Mounting plate and battery pack, with signs of connector overheating.

I might at that point have decided to demand a replacement battery, but that would not have solved the problem of having to use it upside down. Also, I do not think that the connector is fit for purpose, even if it is used the right way up. I therefore decided to forfeit the warranty and solve the problem by modifying the battery pack. I did that by installing a female XT60 connector, which, as the name implies, is rated for 60 A. XT60s have gold-plated solid copper pins and receptacles with a high contact area, and so have extremely low resistance. Note that carrying out modifications to a vehicle battery pack carries a risk of fire or explosion, and is therefore a job for a competent electrical technician (please also see my Disclaimer).

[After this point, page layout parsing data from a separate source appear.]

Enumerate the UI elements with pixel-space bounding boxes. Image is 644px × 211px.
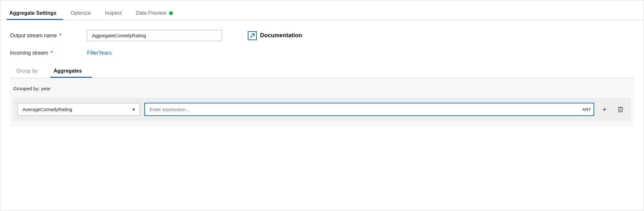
grouped-by-section: Grouped by: year AverageComedyRating ▼ A… <box>10 78 634 126</box>
tab-optimize[interactable]: Optimize <box>68 10 97 20</box>
incoming-stream-link[interactable]: FilterYears <box>87 50 112 56</box>
main-content: Output stream name * Documentation Incom… <box>0 20 644 133</box>
column-dropdown-container: AverageComedyRating ▼ <box>18 103 140 116</box>
documentation-link[interactable]: Documentation <box>248 31 302 40</box>
status-dot-icon <box>169 11 173 15</box>
incoming-stream-label: Incoming stream * <box>10 50 87 56</box>
top-tab-bar: Aggregate Settings Optimize Inspect Data… <box>0 0 644 20</box>
sub-tab-bar: Group by Aggregates <box>10 65 634 78</box>
incoming-stream-required: * <box>51 50 53 56</box>
delete-expression-button[interactable] <box>615 104 626 115</box>
sub-tab-group-by[interactable]: Group by <box>13 65 47 78</box>
sub-tab-aggregates[interactable]: Aggregates <box>50 65 92 78</box>
any-badge: ANY <box>582 107 591 112</box>
column-dropdown[interactable]: AverageComedyRating <box>18 103 140 116</box>
output-stream-label: Output stream name * <box>10 33 87 39</box>
expression-input-container: ANY <box>144 103 594 116</box>
add-expression-button[interactable]: + <box>599 104 610 115</box>
app-container: Aggregate Settings Optimize Inspect Data… <box>0 0 644 211</box>
tab-inspect[interactable]: Inspect <box>103 10 128 20</box>
grouped-by-label: Grouped by: year <box>13 86 631 91</box>
output-stream-input[interactable] <box>87 30 222 41</box>
expression-input[interactable] <box>144 103 594 116</box>
incoming-stream-row: Incoming stream * FilterYears <box>10 50 634 56</box>
tab-data-preview[interactable]: Data Preview <box>133 10 179 20</box>
output-stream-row: Output stream name * Documentation <box>10 30 634 41</box>
output-stream-required: * <box>59 33 61 38</box>
tab-aggregate-settings[interactable]: Aggregate Settings <box>7 10 63 20</box>
external-link-icon <box>248 31 257 40</box>
expression-row: AverageComedyRating ▼ ANY + <box>13 98 631 121</box>
trash-icon <box>617 106 624 113</box>
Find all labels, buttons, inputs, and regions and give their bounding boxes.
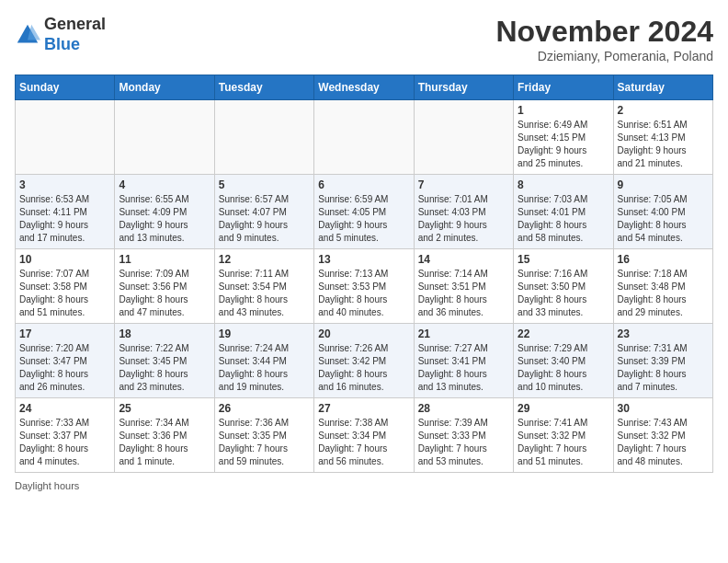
day-info: Sunrise: 7:07 AM Sunset: 3:58 PM Dayligh… (19, 268, 110, 319)
day-info: Sunrise: 7:22 AM Sunset: 3:45 PM Dayligh… (119, 342, 210, 394)
calendar-cell: 28Sunrise: 7:39 AM Sunset: 3:33 PM Dayli… (414, 398, 513, 473)
calendar-cell: 26Sunrise: 7:36 AM Sunset: 3:35 PM Dayli… (214, 398, 313, 473)
day-number: 3 (19, 178, 110, 191)
calendar-cell: 4Sunrise: 6:55 AM Sunset: 4:09 PM Daylig… (115, 175, 214, 249)
calendar-cell: 11Sunrise: 7:09 AM Sunset: 3:56 PM Dayli… (115, 249, 214, 324)
day-number: 14 (418, 253, 509, 266)
calendar-cell: 21Sunrise: 7:27 AM Sunset: 3:41 PM Dayli… (414, 324, 513, 398)
calendar-table: SundayMondayTuesdayWednesdayThursdayFrid… (15, 75, 713, 473)
calendar-cell: 2Sunrise: 6:51 AM Sunset: 4:13 PM Daylig… (613, 100, 712, 175)
title-block: November 2024 Dziemiany, Pomerania, Pola… (495, 15, 713, 63)
calendar-cell (414, 100, 513, 175)
day-info: Sunrise: 7:36 AM Sunset: 3:35 PM Dayligh… (219, 417, 310, 468)
day-info: Sunrise: 7:13 AM Sunset: 3:53 PM Dayligh… (318, 268, 409, 319)
day-number: 27 (318, 402, 409, 415)
logo-blue-text: Blue (44, 35, 80, 53)
day-header-saturday: Saturday (613, 75, 712, 100)
day-number: 6 (318, 178, 409, 191)
day-number: 10 (19, 253, 110, 266)
calendar-header-row: SundayMondayTuesdayWednesdayThursdayFrid… (16, 75, 713, 100)
page-header: General Blue November 2024 Dziemiany, Po… (15, 15, 713, 63)
day-info: Sunrise: 7:14 AM Sunset: 3:51 PM Dayligh… (418, 268, 509, 319)
calendar-cell: 1Sunrise: 6:49 AM Sunset: 4:15 PM Daylig… (514, 100, 613, 175)
calendar-cell (314, 100, 414, 175)
calendar-cell: 14Sunrise: 7:14 AM Sunset: 3:51 PM Dayli… (414, 249, 513, 324)
logo-icon (15, 22, 40, 48)
month-title: November 2024 (495, 15, 713, 49)
day-info: Sunrise: 7:34 AM Sunset: 3:36 PM Dayligh… (119, 417, 210, 468)
day-info: Sunrise: 7:33 AM Sunset: 3:37 PM Dayligh… (19, 417, 110, 468)
day-info: Sunrise: 7:24 AM Sunset: 3:44 PM Dayligh… (219, 342, 310, 394)
logo: General Blue (15, 15, 106, 54)
day-number: 26 (219, 402, 310, 415)
day-info: Sunrise: 7:03 AM Sunset: 4:01 PM Dayligh… (518, 193, 609, 245)
day-info: Sunrise: 6:55 AM Sunset: 4:09 PM Dayligh… (119, 193, 210, 245)
day-info: Sunrise: 6:51 AM Sunset: 4:13 PM Dayligh… (618, 119, 709, 170)
calendar-cell: 23Sunrise: 7:31 AM Sunset: 3:39 PM Dayli… (613, 324, 712, 398)
day-number: 18 (119, 327, 210, 340)
calendar-cell: 25Sunrise: 7:34 AM Sunset: 3:36 PM Dayli… (115, 398, 214, 473)
calendar-cell: 20Sunrise: 7:26 AM Sunset: 3:42 PM Dayli… (314, 324, 414, 398)
day-info: Sunrise: 6:57 AM Sunset: 4:07 PM Dayligh… (219, 193, 310, 245)
day-header-thursday: Thursday (414, 75, 513, 100)
daylight-hours-label: Daylight hours (15, 480, 79, 491)
day-header-wednesday: Wednesday (314, 75, 414, 100)
calendar-cell: 10Sunrise: 7:07 AM Sunset: 3:58 PM Dayli… (16, 249, 115, 324)
calendar-cell: 15Sunrise: 7:16 AM Sunset: 3:50 PM Dayli… (514, 249, 613, 324)
day-number: 22 (518, 327, 609, 340)
calendar-cell: 18Sunrise: 7:22 AM Sunset: 3:45 PM Dayli… (115, 324, 214, 398)
calendar-cell: 30Sunrise: 7:43 AM Sunset: 3:32 PM Dayli… (613, 398, 712, 473)
calendar-cell: 24Sunrise: 7:33 AM Sunset: 3:37 PM Dayli… (16, 398, 115, 473)
day-info: Sunrise: 7:27 AM Sunset: 3:41 PM Dayligh… (418, 342, 509, 394)
day-number: 13 (318, 253, 409, 266)
calendar-cell: 22Sunrise: 7:29 AM Sunset: 3:40 PM Dayli… (514, 324, 613, 398)
calendar-week-2: 3Sunrise: 6:53 AM Sunset: 4:11 PM Daylig… (16, 175, 713, 249)
day-number: 9 (618, 178, 709, 191)
day-info: Sunrise: 7:11 AM Sunset: 3:54 PM Dayligh… (219, 268, 310, 319)
day-info: Sunrise: 7:18 AM Sunset: 3:48 PM Dayligh… (618, 268, 709, 319)
calendar-cell: 5Sunrise: 6:57 AM Sunset: 4:07 PM Daylig… (214, 175, 313, 249)
day-number: 23 (618, 327, 709, 340)
day-info: Sunrise: 6:59 AM Sunset: 4:05 PM Dayligh… (318, 193, 409, 245)
day-info: Sunrise: 7:38 AM Sunset: 3:34 PM Dayligh… (318, 417, 409, 468)
day-number: 29 (518, 402, 609, 415)
day-number: 21 (418, 327, 509, 340)
calendar-cell: 29Sunrise: 7:41 AM Sunset: 3:32 PM Dayli… (514, 398, 613, 473)
day-number: 2 (618, 104, 709, 117)
legend: Daylight hours (15, 480, 713, 491)
day-header-sunday: Sunday (16, 75, 115, 100)
calendar-week-4: 17Sunrise: 7:20 AM Sunset: 3:47 PM Dayli… (16, 324, 713, 398)
day-number: 19 (219, 327, 310, 340)
day-info: Sunrise: 7:09 AM Sunset: 3:56 PM Dayligh… (119, 268, 210, 319)
day-info: Sunrise: 7:43 AM Sunset: 3:32 PM Dayligh… (618, 417, 709, 468)
calendar-cell: 19Sunrise: 7:24 AM Sunset: 3:44 PM Dayli… (214, 324, 313, 398)
day-info: Sunrise: 7:05 AM Sunset: 4:00 PM Dayligh… (618, 193, 709, 245)
day-number: 16 (618, 253, 709, 266)
day-number: 7 (418, 178, 509, 191)
calendar-cell: 6Sunrise: 6:59 AM Sunset: 4:05 PM Daylig… (314, 175, 414, 249)
day-info: Sunrise: 6:53 AM Sunset: 4:11 PM Dayligh… (19, 193, 110, 245)
calendar-cell: 9Sunrise: 7:05 AM Sunset: 4:00 PM Daylig… (613, 175, 712, 249)
day-header-friday: Friday (514, 75, 613, 100)
day-info: Sunrise: 7:29 AM Sunset: 3:40 PM Dayligh… (518, 342, 609, 394)
day-number: 8 (518, 178, 609, 191)
calendar-cell (16, 100, 115, 175)
day-info: Sunrise: 6:49 AM Sunset: 4:15 PM Dayligh… (518, 119, 609, 170)
calendar-cell: 17Sunrise: 7:20 AM Sunset: 3:47 PM Dayli… (16, 324, 115, 398)
calendar-cell: 16Sunrise: 7:18 AM Sunset: 3:48 PM Dayli… (613, 249, 712, 324)
calendar-cell: 27Sunrise: 7:38 AM Sunset: 3:34 PM Dayli… (314, 398, 414, 473)
calendar-cell: 13Sunrise: 7:13 AM Sunset: 3:53 PM Dayli… (314, 249, 414, 324)
day-number: 4 (119, 178, 210, 191)
calendar-cell (115, 100, 214, 175)
location-text: Dziemiany, Pomerania, Poland (495, 49, 713, 63)
day-info: Sunrise: 7:41 AM Sunset: 3:32 PM Dayligh… (518, 417, 609, 468)
day-header-monday: Monday (115, 75, 214, 100)
day-info: Sunrise: 7:39 AM Sunset: 3:33 PM Dayligh… (418, 417, 509, 468)
calendar-week-1: 1Sunrise: 6:49 AM Sunset: 4:15 PM Daylig… (16, 100, 713, 175)
calendar-cell: 8Sunrise: 7:03 AM Sunset: 4:01 PM Daylig… (514, 175, 613, 249)
day-number: 15 (518, 253, 609, 266)
day-number: 25 (119, 402, 210, 415)
day-number: 28 (418, 402, 509, 415)
calendar-week-3: 10Sunrise: 7:07 AM Sunset: 3:58 PM Dayli… (16, 249, 713, 324)
day-number: 20 (318, 327, 409, 340)
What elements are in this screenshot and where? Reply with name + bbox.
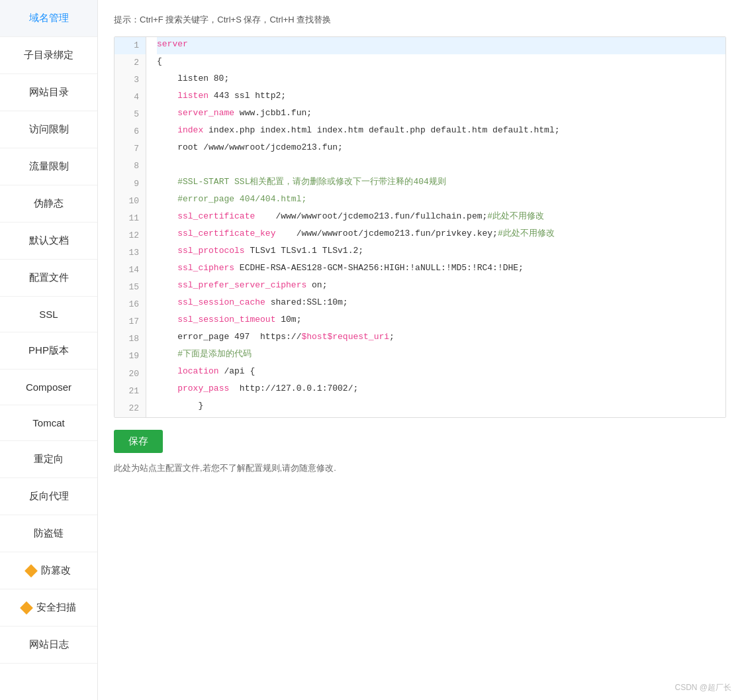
diamond-icon: [20, 601, 33, 615]
line-num-3: 3: [115, 72, 146, 89]
sidebar-item-web-log[interactable]: 网站日志: [0, 626, 97, 664]
line-num-8: 8: [115, 158, 146, 175]
sidebar-item-label: PHP版本: [28, 344, 69, 357]
line-num-18: 18: [115, 330, 146, 348]
sidebar-item-label: SSL: [39, 309, 58, 320]
save-button[interactable]: 保存: [114, 430, 163, 453]
code-line-19: #下面是添加的代码: [157, 347, 725, 364]
line-num-21: 21: [115, 383, 146, 400]
line-num-22: 22: [115, 400, 146, 417]
sidebar-item-label: 配置文件: [29, 272, 69, 284]
sidebar-item-subdir[interactable]: 子目录绑定: [0, 37, 97, 74]
sidebar-item-label: 安全扫描: [36, 601, 76, 614]
line-num-6: 6: [115, 123, 146, 140]
code-line-18: error_page 497 https://$host$request_uri…: [157, 330, 725, 347]
code-line-11: ssl_certificate /www/wwwroot/jcdemo213.f…: [157, 209, 725, 226]
sidebar-item-label: 流量限制: [29, 160, 69, 173]
hint-bar: 提示：Ctrl+F 搜索关键字，Ctrl+S 保存，Ctrl+H 查找替换: [114, 13, 726, 27]
line-num-5: 5: [115, 106, 146, 123]
sidebar: 域名管理 子目录绑定 网站目录 访问限制 流量限制 伪静态 默认文档 配置文件 …: [0, 0, 98, 700]
sidebar-item-tomcat[interactable]: Tomcat: [0, 405, 97, 441]
sidebar-item-php-version[interactable]: PHP版本: [0, 332, 97, 370]
sidebar-item-security-scan[interactable]: 安全扫描: [0, 589, 97, 626]
line-num-2: 2: [115, 54, 146, 72]
line-num-17: 17: [115, 313, 146, 330]
sidebar-item-label: 域名管理: [29, 12, 69, 25]
sidebar-item-reverse-proxy[interactable]: 反向代理: [0, 478, 97, 515]
line-num-12: 12: [115, 227, 146, 244]
sidebar-item-label: 重定向: [34, 453, 64, 466]
sidebar-item-label: Composer: [26, 381, 71, 393]
sidebar-item-label: 防盗链: [34, 527, 64, 540]
code-line-10: #error_page 404/404.html;: [157, 192, 725, 209]
code-editor[interactable]: 1 2 3 4 5 6 7 8 9 10 11 12 13 14 15 16 1…: [114, 36, 726, 418]
line-num-11: 11: [115, 210, 146, 227]
code-line-22: }: [157, 399, 725, 416]
hint-text: 提示：Ctrl+F 搜索关键字，Ctrl+S 保存，Ctrl+H 查找替换: [114, 15, 331, 25]
line-num-10: 10: [115, 193, 146, 210]
watermark: CSDN @超厂长: [674, 682, 731, 693]
code-line-17: ssl_session_timeout 10m;: [157, 313, 725, 330]
line-num-13: 13: [115, 244, 146, 262]
sidebar-item-access[interactable]: 访问限制: [0, 111, 97, 148]
line-numbers: 1 2 3 4 5 6 7 8 9 10 11 12 13 14 15 16 1…: [115, 37, 146, 417]
line-num-20: 20: [115, 366, 146, 383]
code-line-9: #SSL-START SSL相关配置，请勿删除或修改下一行带注释的404规则: [157, 175, 725, 192]
sidebar-item-label: 伪静态: [34, 197, 64, 210]
notice-text: 此处为站点主配置文件,若您不了解配置规则,请勿随意修改.: [114, 462, 726, 474]
sidebar-item-label: 网站目录: [29, 86, 69, 99]
line-num-1: 1: [115, 37, 146, 54]
sidebar-item-label: 防篡改: [41, 564, 71, 577]
code-line-20: location /api {: [157, 364, 725, 381]
main-content: 提示：Ctrl+F 搜索关键字，Ctrl+S 保存，Ctrl+H 查找替换 1 …: [98, 0, 742, 700]
code-line-16: ssl_session_cache shared:SSL:10m;: [157, 295, 725, 313]
line-num-15: 15: [115, 279, 146, 296]
sidebar-item-label: 访问限制: [29, 123, 69, 136]
sidebar-item-traffic[interactable]: 流量限制: [0, 148, 97, 185]
line-num-19: 19: [115, 348, 146, 365]
code-line-7: root /www/wwwroot/jcdemo213.fun;: [157, 140, 725, 158]
code-line-5: server_name www.jcbb1.fun;: [157, 106, 725, 123]
line-num-14: 14: [115, 262, 146, 279]
code-line-15: ssl_prefer_server_ciphers on;: [157, 278, 725, 295]
code-line-14: ssl_ciphers ECDHE-RSA-AES128-GCM-SHA256:…: [157, 261, 725, 278]
code-content-area[interactable]: server { listen 80; listen 443 ssl http2…: [146, 37, 725, 417]
line-num-4: 4: [115, 89, 146, 106]
sidebar-item-ssl[interactable]: SSL: [0, 297, 97, 332]
sidebar-item-tamper[interactable]: 防篡改: [0, 552, 97, 589]
sidebar-item-default-doc[interactable]: 默认文档: [0, 223, 97, 260]
sidebar-item-config-file[interactable]: 配置文件: [0, 260, 97, 297]
code-line-6: index index.php index.html index.htm def…: [157, 123, 725, 140]
sidebar-item-redirect[interactable]: 重定向: [0, 441, 97, 478]
diamond-icon: [24, 564, 38, 577]
sidebar-item-domain[interactable]: 域名管理: [0, 0, 97, 37]
code-line-13: ssl_protocols TLSv1 TLSv1.1 TLSv1.2;: [157, 244, 725, 261]
code-line-12: ssl_certificate_key /www/wwwroot/jcdemo2…: [157, 226, 725, 244]
code-line-21: proxy_pass http://127.0.0.1:7002/;: [157, 381, 725, 399]
code-line-1: server: [157, 37, 725, 54]
sidebar-item-label: 网站日志: [29, 638, 69, 651]
code-line-4: listen 443 ssl http2;: [157, 89, 725, 106]
line-num-7: 7: [115, 140, 146, 158]
code-line-3: listen 80;: [157, 72, 725, 89]
sidebar-item-label: 默认文档: [29, 234, 69, 247]
sidebar-item-hotlink[interactable]: 防盗链: [0, 515, 97, 552]
sidebar-item-pseudo[interactable]: 伪静态: [0, 185, 97, 223]
sidebar-item-label: 反向代理: [29, 490, 69, 503]
sidebar-item-label: Tomcat: [32, 417, 64, 428]
line-num-16: 16: [115, 296, 146, 313]
code-line-2: {: [157, 54, 725, 72]
sidebar-item-label: 子目录绑定: [24, 49, 73, 62]
line-num-9: 9: [115, 175, 146, 193]
sidebar-item-webroot[interactable]: 网站目录: [0, 74, 97, 111]
code-line-8: [157, 158, 725, 175]
sidebar-item-composer[interactable]: Composer: [0, 370, 97, 405]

Battery pack with XT60 wired across the existing connector.

XT60 connector detail.

Note, on the enlarged image, that the legend (+) can be seen on the plug adjacent to the red wire; i.e., the flat side of the connnector denotes the positive terminal.

A small circuit board can be purchased for the XT60, enabling both the male or female types to be used as bulkhead connectors. To prevent accidental short-circuits, connectors on battery packs must, of course, be female; so I fitted a board to a female connector and mounted it on the battery case. In doing that, I made a couple of pilot holes in the bottom part of the battery pack, and fashioned an XT60-shaped hole in the ABS using a modeling knife and some small round and square rough-cut files. When mounting the connector, I placed a couple of spacers on the retaining screws, to minimise the protrusion, and sealed the connector body into the hole I had made using architectural silicone. I wired the XT60 directly across the existing connector, thereby retaining the normal functionality (for what it's worth), and also siliconed around the original connector to improve the weatherproofing. Finally, on reassembly, to minimise water ingress as far as possible, I taped the join between the upper and lower parts of the ABS housing. Note that it is possible to buy silicone rubber caps for female XT60 connectors. These will exclude dirt and help to prevent short-circuits in the event that the battery is stored or used on a bike with the standard connector.
Having opened the battery pack, I had an opportunity to make observations that would not otherwise have been possible. I noticed that the On-Off switch is not capable of handling the current required by the Bafang motor, and this function is instead accomplished by using the switch to turn on a transistor. Presumably, the cost of a small switch and a MOSFET is less than that of a high-current switch. The use of a transistor also implies the presence of a Battery Management System (BMS), important functions being to protect against excessive charging current and external short circuits. A somewhat worrying feature however, is that plugging-in the charger also switches-on the battery output,which is how the press-button battery-level indicator comes to work either when the battery is on, or when the charger is in. This means that charging the battery while it is installed on the bike has the effect of turning it on. The bike, of course, does not wake-up unless the handlebar power button is pressed, but it means that the the motor will not go to sleep straight away if the charger is plugged-in before the battery is turned off. Whether this is a serious issue is moot, but it is not ideal. "Off" should mean "Off".
The appalling chromium connector seriously coloured my initial impressions of riding the bike. I came to the (very-pessimistic) conclusion that the motor makes a rather feeble contribution to the rider's efforts, and while it did (initially) enable me to get up the hill from Ottery without stopping, I still had to do quite a lot of work. I also noted that, while the twist throttle could start the bike from standstill on level ground, it could not do so on a 5% gradient. The effect of fitting the XT60 connector, and thereby discovering the actual capabilities of the motor, was consequently astonishing.
Although the following calculation involves some conjecture, we can easily get a rough idea of just how deleterious the original connector was. If the Bafang BBS01 were to have a peak power consumption of 250 W at 36 V, it would require a current of 6.9 A. In reality however, if it is to deliver 250 W to the road, it needs a somewhat greater input than that, probably approaching 300 W. This means that weshould expect a typical peak current of about 8.3 A, or say 8 A in round numbers. Hence, in the state of maximum demand, the motor looks something like a 36/8 = 4.5 Ω resistance.
Now, if the connector were to have a resistance in the region of 1 - 2 Ω, then at times of peak power demand, it would be expected to cause a voltage drop of between about 6.5 and 11 V. Instead of a nominal 8×36 = 288 W input to the motor, we would have between (36-6.5)²/4.5 = 193 W and (36-11)²/4.5 = 139 W. Approximately halving the motor power would indeed result in very feeble performance, and the reduced voltage is likely to cause the controller to assume the battery to be dead and switch off.
When I built my second e-bike, I bought the same model of battery again but fitted an XT60 connector immediately.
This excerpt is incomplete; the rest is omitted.